In 2020, waves of ransomware attacks crashed down on hospitals and other healthcare providers, peaking in the fall. School districts were walloped by attacks, and both businesses and local and state governments faced similar attacks at equally alarming rates.
Ransomware has been around for decades. It’s a well-known threat, but one that’s difficult to eradicate—something as simple as clicking a link or downloading a malicious attachment could give attackers the foothold they need.
After watching these attacks in 2020, experts say that the problem has escalated and that the ransomware forecast for 2021 looks dire. Attackers are growing bolder; they’ve begun to incorporate other types of extortion, such as blackmail, into their arsenals, by exfiltrating an organization’s data and then threatening to release it if the victim doesn’t pay an additional fee.

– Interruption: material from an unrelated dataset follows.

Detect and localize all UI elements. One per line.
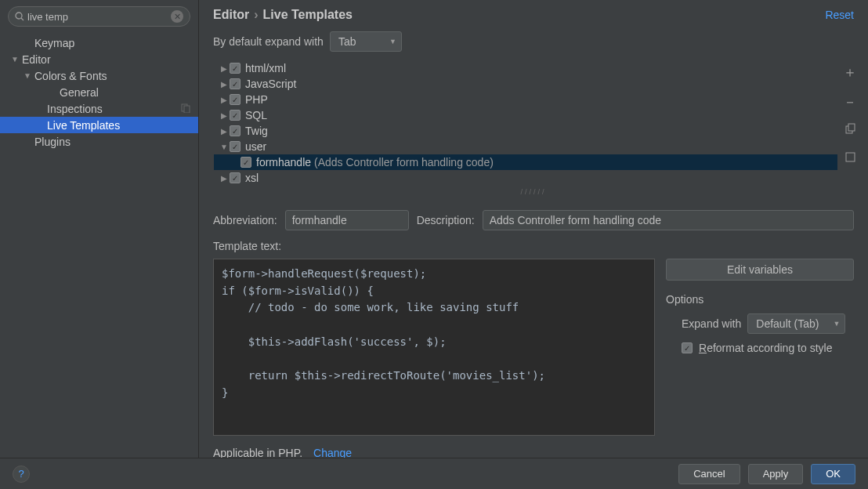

Most significantly, ransomware attackers have transitioned from a model in which they hit lots of individuals and accumulate many small payments to one in which they carefully plan attacks against a smaller group of large targets, from which they can demand massive ransoms.
Result? Antivirus firm Emsisoft found that the average requested fee increased from about
$5,000 in 2018 to about $200,000 last year.
Study these tips from leading professionals to make sure you don’t allow your employer to be held up for ransom:
Pay attention to basic security hygiene, creating strong and unique passwords. Never click an emailed link unless you’re 100% certain it is valid.
If your position involves the allocation of funds, whether at a corporate or department level, be extra vigilant; you are a prime target for ransomware artists.
Whether in emails, phone calls, or text messages, never allow yourself to be rushed into divulging sensitive personal or company data.